M. Graham: Oui. Ces sanctions ont été intégrées dans les premiers instruments. Cependant, elles figurent de nouveau dans la Charte démocratique.
La vice-présidente: Est-il juste de dire que, compte tenu d'un point de vue réaliste sur les difficultés politiques intérieures, vous êtes favorable à la ratification de la Convention par le Canada?
M. Graham: J'y suis favorable en principe. Cela dit, je ne possède pas une compréhension suffisante du problème des réserves. Si nous y adhérions, nous pourrions à coup sûr intervenir de façon plus efficace dans le domaine des droits de la personne.
La vice-présidente: La description que vous avez faite des tendances sociales et économiques actuelles en Amérique latine était sinistre — pas surprenante, malheureusement, mais sinistre.
Vous avez montré avec éloquence qu'une situation d'urgence se profile à l'horizon. Dans ce contexte, est-il plus important qu'au cours des douze dernières années que le Canada ratifie la Convention, se jette dans la mêlée et devienne un membre à part entière de ces mécanismes?
M. Graham: Oui. À mes yeux, cela va de soi.
La vice-présidente: Selon vous, que ferions-nous une fois la Convention ratifiée?
M. Graham: Pardonnez-moi de vous répondre par une question, mais avez-vous eu l'occasion de discuter avec l'un ou l'autre des membres de la mission canadienne à l'Organisation des États indépendants?
La vice-présidente: Je ne crois pas, du moins pas à l'occasion de la présente ronde de discussions.
M. Graham: Je crois que ces personnes seraient en mesure de vous fournir à ce propos certaines réponses utiles.
En attendant, je vous propose une réponse peut-être moins éclairée: si vous êtes membre d'un club, on prendra beaucoup plus au sérieux les recommandations que vous avez à formuler au sujet d'améliorations éventuelles de ces pratiques.
On peut tracer un excellent parallèle: toute l'histoire du Canada et de l'OEA. Pendant près de 100 ans, nous sommes restés à l'écart. On nous a invités avant même que nous soyons suffisamment souverains pour pouvoir donner suite. À l'époque, l'invitation des Américains avait irrité Whitehall.

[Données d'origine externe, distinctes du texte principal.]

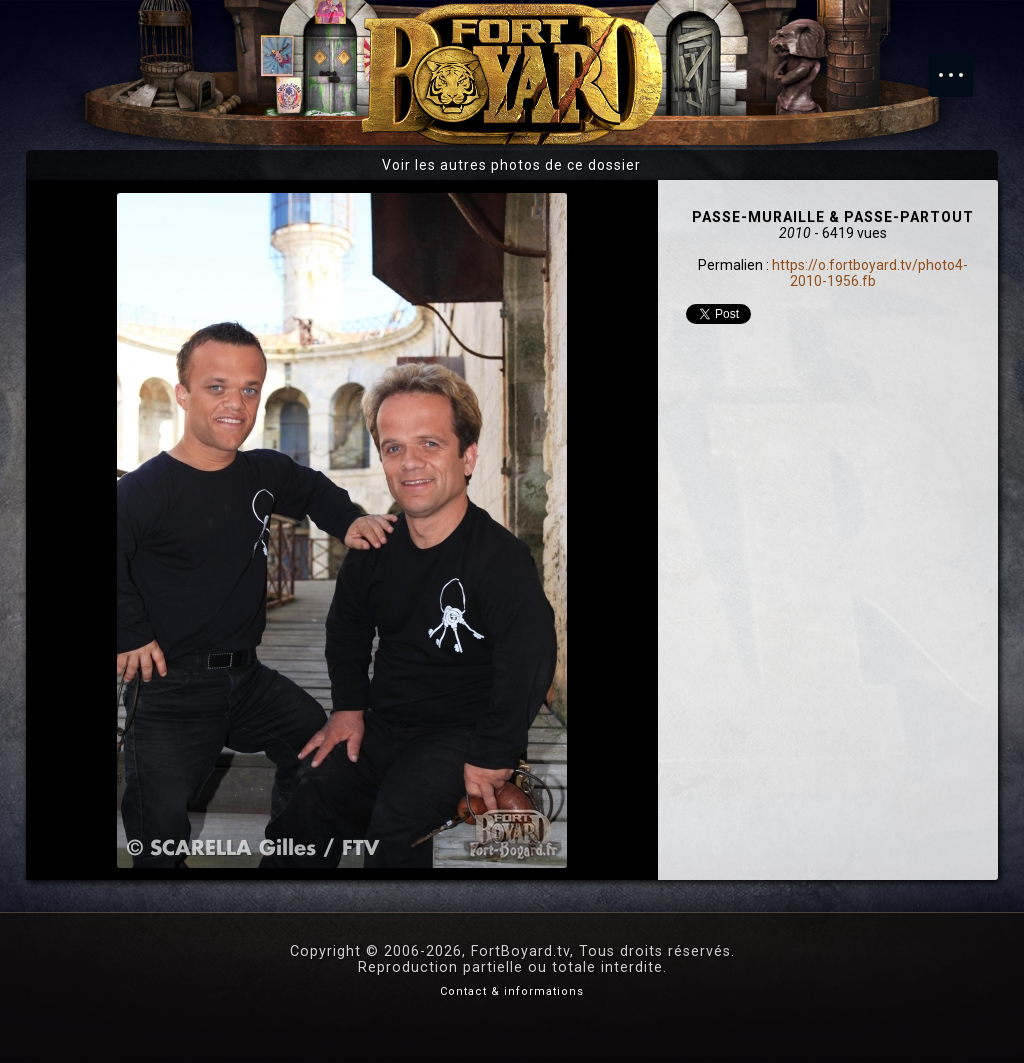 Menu (961, 65)
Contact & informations (512, 991)
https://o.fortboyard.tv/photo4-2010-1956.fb (870, 273)
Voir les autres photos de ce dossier (511, 165)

Depuis, notre influence s'est accrue; notre adhésion à l'Organisation des États américains l'a amplifiée considérablement. Notre adhésion à l'OEA était importante d'un certain nombre de points de vue pratiques, en plus de constituer un geste symbolique important signifiant: «Enfin, nous ne nous considérons pas comme trop bons pour vous. Au contraire, nous nous considérons comme des membres à part entière de l'hémisphère.» Nous passions pour un peu distants. Une telle situation a forcément eu des effets nuisibles sur nos relations multilatérales et bilatérales dans la région.
Le sénateur Joyal: J'aimerais profiter de votre expérience du terrain, étant donné que vous avez tous les deux travaillé en Amérique latine. Vos collègues et vous avez été témoins de la situation déplorable des droits de la personne dans bon nombre de ces pays. Dans vos propos liminaires, vous avez fait allusion aux conditions en vigueur il y a 20 ans de même qu'à ce qu'elles seront à l'avenir, compte tenu, comme vous l'avez indiqué, de l'existence d'un fossé plus large entre les groupes sociaux qui menace la cohésion de ces sociétés. Tout cela ne relève-t-il pas de la volonté politique, au sens le plus large possible?

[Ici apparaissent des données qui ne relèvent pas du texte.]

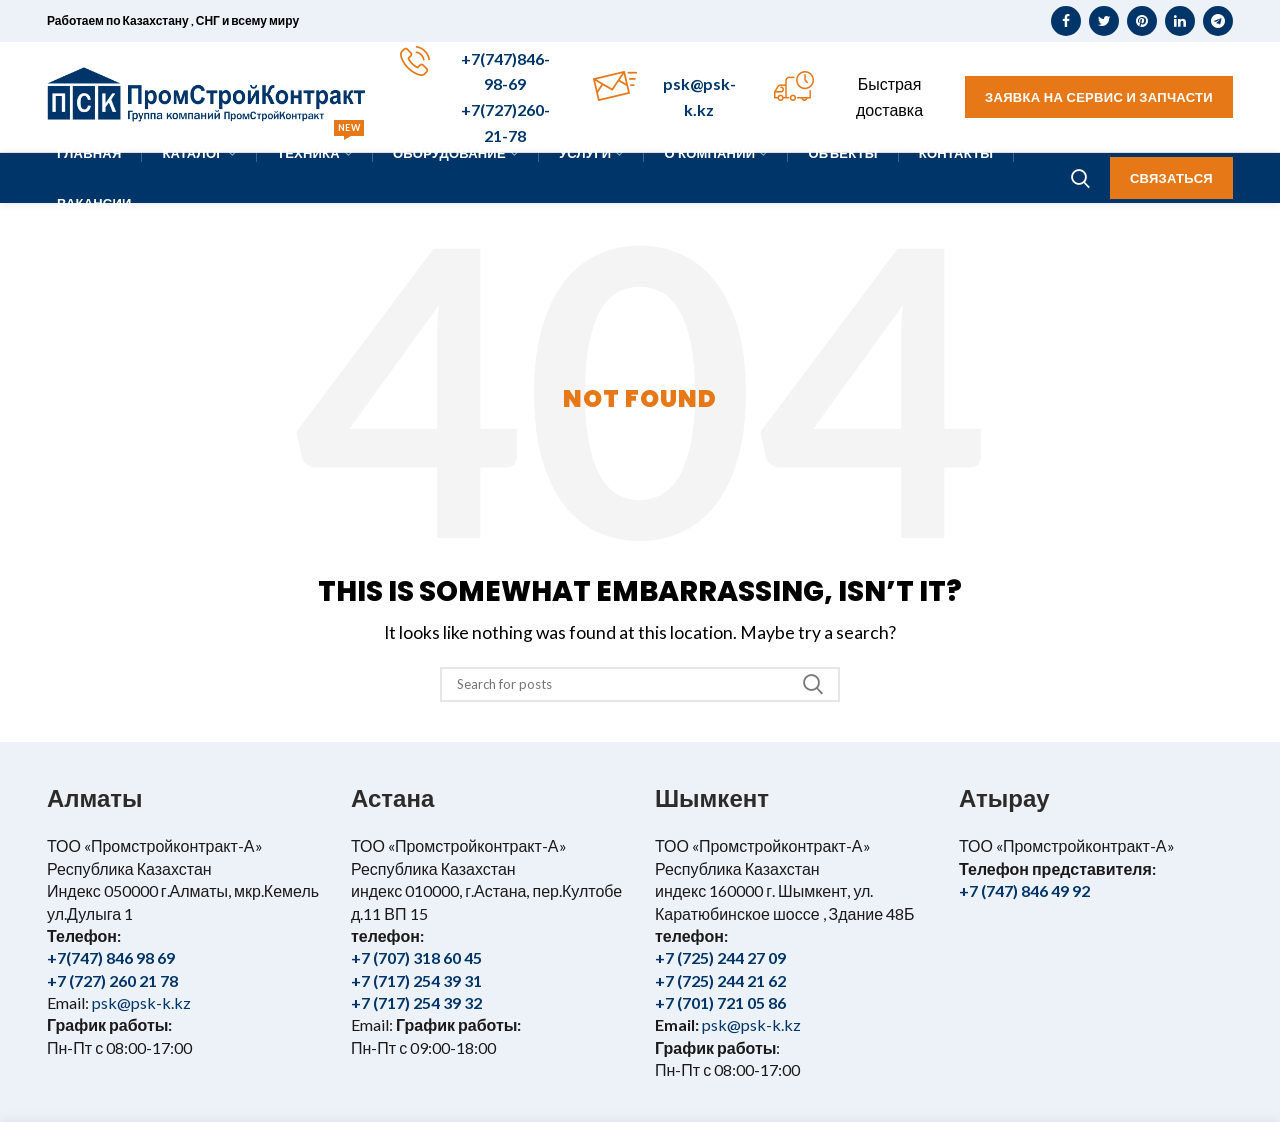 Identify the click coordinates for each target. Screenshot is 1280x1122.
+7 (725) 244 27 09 (720, 957)
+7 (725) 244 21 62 (720, 980)
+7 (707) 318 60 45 (416, 957)
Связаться (1171, 178)
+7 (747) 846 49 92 (1024, 890)
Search (813, 684)
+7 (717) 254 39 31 (416, 980)
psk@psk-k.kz (140, 1002)
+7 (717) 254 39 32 (416, 1002)
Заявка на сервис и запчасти (1099, 97)
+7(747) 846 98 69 (111, 957)
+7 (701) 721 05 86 (720, 1002)
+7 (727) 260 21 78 (112, 980)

Je ne voudrais pas donner l'impression de lancer la balle dans l'autre camp. Cependant, les ambassadeurs bénéficient d'un auditoire de qualité. On les respecte parce qu'ils sont responsables. Ils sont au diapason de la réalité du milieu où ils représentent les intérêts du Canada. Périodiquement, ils attirent l'attention des autorités ministérielles sur d'importants enjeux locaux dans les pays où ils sont en poste. Les personnes qui ont à cœur de doter le gouvernement de la volonté politique voulue unissent leurs efforts pour qu'on procède à ce genre de second examen objectif.
Chaque année, nous dépensons des millions de dollars pour venir en aide à d'autres personnes. L'existence d'un cadre juridique relatif aux droits de la personne faciliterait cependant nos efforts dans ce domaine.
[Français]
Comme on dit en français, aide-toi et le ciel t'aidera.
[Traduction]
Parfois, on a, pour s'assurer que les choses bougent, intérêt à s'appuyer sur un cadre juridique de protection des droits de la personne.

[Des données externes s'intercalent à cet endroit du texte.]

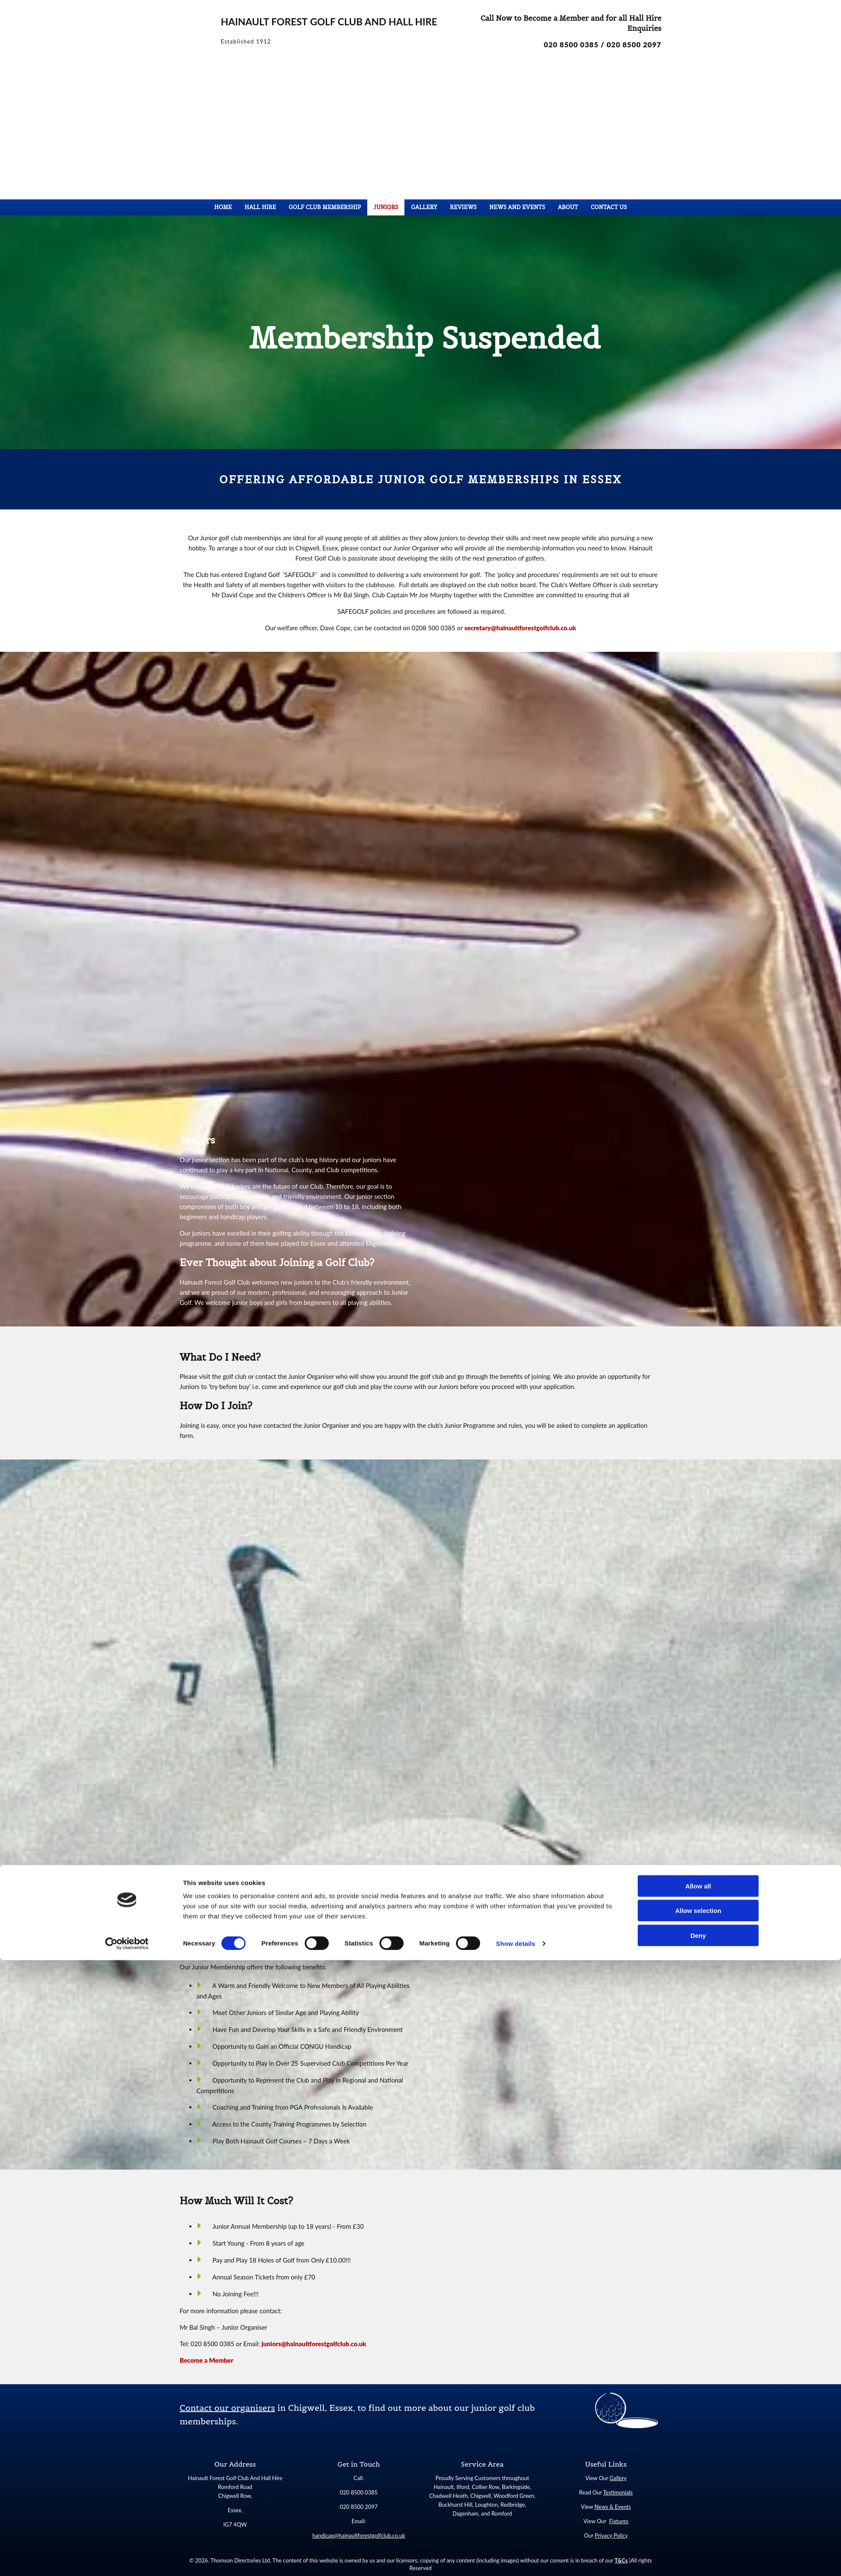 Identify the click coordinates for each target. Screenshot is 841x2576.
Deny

Comment cela pourrait-il s'inscrire dans les efforts généraux déployés? C'est dans l'intérêt du Canada — pas seulement dans son intérêt commercial, mais aussi dans son intérêt général — lorsque ces sociétés sont stables, les affaires sont meilleures. Impossible de dissocier les deux aspects. Ils font partie de la croissance d'une société.
Fort de votre expérience, comment recommanderiez-vous qu'on utilise la force que représentent les ambassadeurs de ces pays? Quel est le meilleur moyen de transmettre et de relayer le message?
M. Graham: Sénateur, vous me posez une question difficile.
Bon nombre de mes collègues ont apporté des contributions importantes à la politique. Lorsqu'ils entrevoient un problème et une solution, ils font part au niveau politique de leur version d'une éventuelle solution. Parfois, ces solutions sont rejetées. La nature des grandes bureaucraties est telle qu'il arrive parfois qu'une bonne idée ne franchisse pas toutes les mailles du système jusqu'au décideur. Cela arrive parfois. Comme vous l'avez dit, sénateur, on sera plus susceptible d'obtenir des résultats si un certain nombre de collègues se réunissent pour agir de concert. Il y a de cela un certain nombre d'exemples.
Comme dans toute situation, il y a certains sous-ministres qui aimeraient que ces fenêtres soient ouvertes, tandis que d'autres souhaiteraient qu'elles ne le soient pas autant. Il est arrivé qu'on soulève des préoccupations relatives au syndrome du «ne tirez pas sur le messager».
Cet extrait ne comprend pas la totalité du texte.